Re: Personal Responsibility
Cycloptichorn wrote:Do you feel that politicians bear a personal, individual responsibility for the actions they take under the course of governance?
If you don't believe this is true, why?
These questions arose out of a discussion in a health care thread, where Okie opined that Individual responsibility is the result of Individual freedom, and therefore we shouldn't do anything to help people take care of themselves; it is their individual responsibility to do so.
Cycloptichorn
I'm not sure where you are going with this question.
Everyone bears some level of responsibilty for his or her actions, and politicians are no exception.

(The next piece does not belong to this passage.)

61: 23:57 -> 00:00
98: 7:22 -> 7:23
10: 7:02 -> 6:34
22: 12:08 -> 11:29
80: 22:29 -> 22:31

A discussion of this subject requires, however, context. For the politican there is legal accountability (answering to the State), politcal accountability (answering to fellow wielders of political power and to voters), and what you are suggesting is "moral accountability (answering to God or one's concious).

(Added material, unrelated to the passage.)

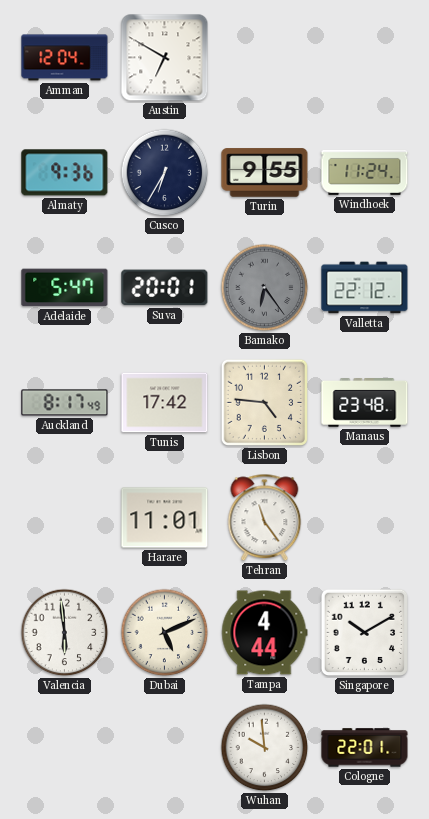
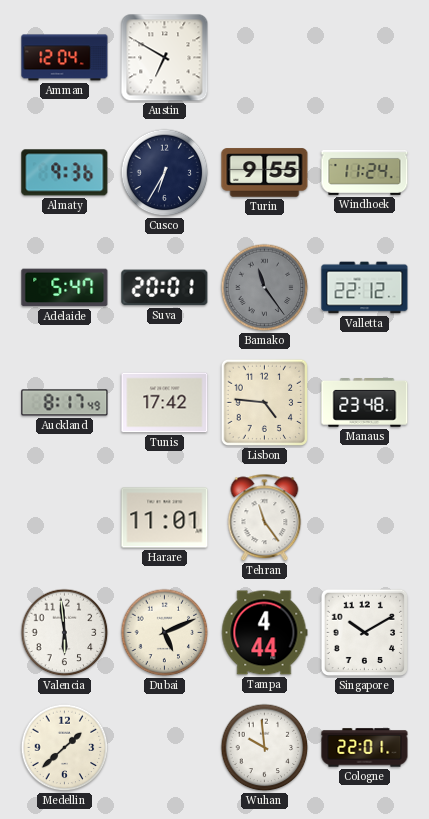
Bamako: 6:24 -> 11:24
Medellin: none -> 1:38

Within a legal and political context your question can have some traction, but with a context of morality? The first two incorporate consequences that can be defined, measured, and observed, the third does not.
It seems that okie was addressing a particularly cogent point. If the government manifesting itself as an overly broad and finely woven safety-net shield citizens from the consequences of failed personal responsibility, it does society an injustice.
Some would argue it does an injustice to the individual citizens but that conclusion is essentially subjective. If the irresponsible citizen never has to materially suffer for his lack or responsibility then the overreaching government has not done the citizen material harm. That the citizen may, through government intervention, have been transformed into a self-loathing leech depends upon subjective notions of principle and character.
Not so with our ability to define the impact of the Welfare-state on society. Society does not materially benefit when irresponsible citizens are shielded from the consequences of their irresponsible actions. In fact, society materially suffers.
So, unless you can define the consequences of irresponsibilty, the question skids on ice.